The union, currently in the middle of wage talks with Sapo, confirmed this week that it had used the lease scandal to put pressure on the parastatal’s negotiators to accede to its wage demand of an 11% hike for its members.
However, Sapo has dug in its heels on a 6.25% offer, resulting in the negotiations collapsing and the union filing a wage dispute with the Commission for Conciliation, Mediation and Arbitration.
“We have told them that we are not prepared to accept anything less than a 10% increase while the management has made big bungles on two property lease tenders, which have resulted in wasteful expenditure,” said Clyde Mervin, the first deputy president of the CWU.
“There is a likelihood that we will go on strike to demand a pay increase and the dismissal of the chief executive, Motshoanetsi Lefoka, chief operating officer John Wentzel and head of group strategy, Marikie Lancaster, because we believe they were involved in the lease bungles,” he added.
The CWU organises about 10 800 of Sapo’s 14 000 workers and a strike could severely cripple Sapo’s operations.
The lease controversy erupted two weeks ago after City Press revealed details of the relocation of Sapo’s head office from its premises in downtown Pretoria to Eco Park Estate, a plush office complex in Centurion.
The report was published after the South African Postal Workers’ Union (Sapwu), which also organises workers at Sapo, questioned why the parastatal started paying rent 10 months before taking occupancy, amounting to R21m thus far.
Sapwu also alleged that the tender was never advertised. According to Treasury regulations, tenders worth R500 000 or more must be advertised and undergo competitive bidding processes.
The CWU has also questioned the relocation of the operations of Postbank, Sapo’s banking subsidiary, from its premises in Bloemfontein to a new building in Langenhoven Park.
A media report last week said Sapo was paying a monthly rental of R1m for the Bloemfontein building.
“We don’t understand why Sapo is moving from the premises it owns in both Pretoria and Bloemfontein, and opting to rent at exorbitant costs,” said the CWU’s Mervin, who added that the union was preparing a letter to ask the board to suspend Lefoka, Wentzel and Lancaster.
The allegations have drawn the attention of the communications portfolio committee.
Sikhumbuzo Kholwane, the committee’s chairperson, urged Communications Minister Roy Padayachie to take swift and decisive action on the allegations.
Kholwane said: “The committee would like the department or the board to account on what exactly happened. The board, executive or any other employee(s) in the Post Office should be held accountable for their actions, omissions and failure to act if these allegations are true.”

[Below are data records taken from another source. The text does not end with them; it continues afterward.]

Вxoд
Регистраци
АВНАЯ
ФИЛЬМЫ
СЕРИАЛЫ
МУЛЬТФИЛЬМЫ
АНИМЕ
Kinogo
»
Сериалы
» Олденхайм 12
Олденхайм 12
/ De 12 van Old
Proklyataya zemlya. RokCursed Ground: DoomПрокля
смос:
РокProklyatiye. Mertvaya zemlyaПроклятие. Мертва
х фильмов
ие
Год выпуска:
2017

The CWU met this week with representatives from the Office of the Public Protector to request an investigation.
Last week, Sapo’s board said that an internal investigation related to the allegations was ongoing and had resulted in disciplinary action being initiated against more executives.

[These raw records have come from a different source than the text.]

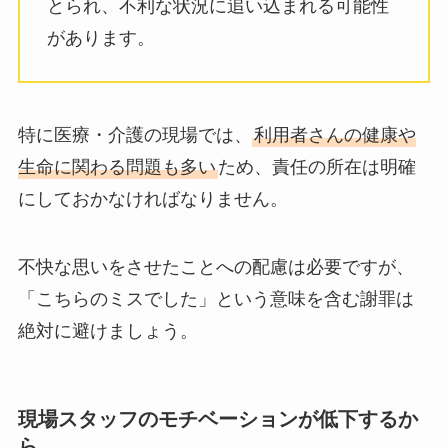
とられ、不利な状況に追い込まれる可能性
があります。
特に医療・介護の現場では、
利用者さんの健康や
生命に関わる問題も多い
ため、責任の所在は明確
にしておかなければなりません。
不快な思いをさせたことへの配慮は必要ですが、
「こちらのミスでした」という意味を含む謝罪は
絶対に避けましょう。
現場スタッフのモチベーションが低下するか
ら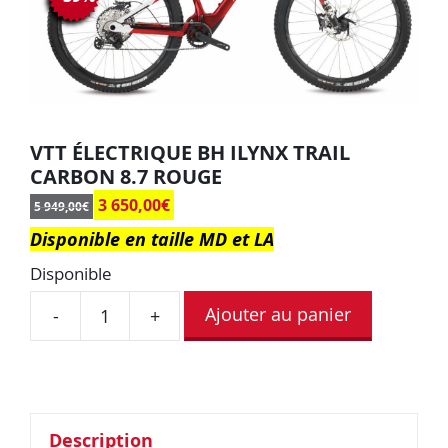
VTT ÉLECTRIQUE BH ILYNX TRAIL
CARBON 8.7 ROUGE
3 650,00
€
5 949,00
€
Disponible en taille MD et LA
Disponible
Ajouter au panier
-
+
Description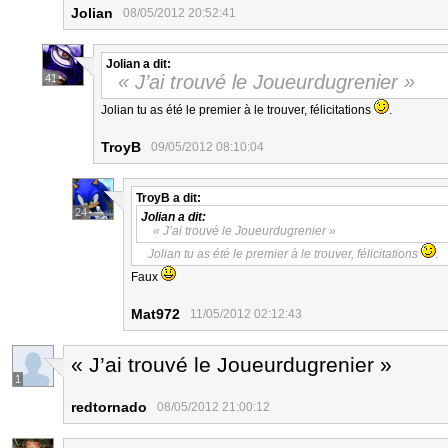
Jolian
08/05/2012 20:52:41
Jolian
a dit:
« J’ai trouvé le Joueurdugrenier »
41
Jolian tu as été le premier à le trouver, félicitations
.
TroyB
09/05/2012 08:10:04
TroyB
a dit:
24
Jolian
a dit:
« J’ai trouvé le Joueurdugrenier »
Jolian tu as été le premier à le trouver, félicitations
.
Faux
Mat972
11/05/2012 02:12:43
« J’ai trouvé le Joueurdugrenier »
1
redtornado
08/05/2012 21:00:12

It revealed that the probe was looking at procurement processes related to the head office move in Pretoria, the lease agreement and a possible misrepresentation of facts.
Meanwhile, it was business as usual for Sapo, with its spokesperson Lungile Lose saying: “The negotiations are ongoing to undo the deadlock on the substantive issues relating to wage increases and housing allowances.
“I cannot comment on what the union is likely to do, but it can exercise its rights within the law.”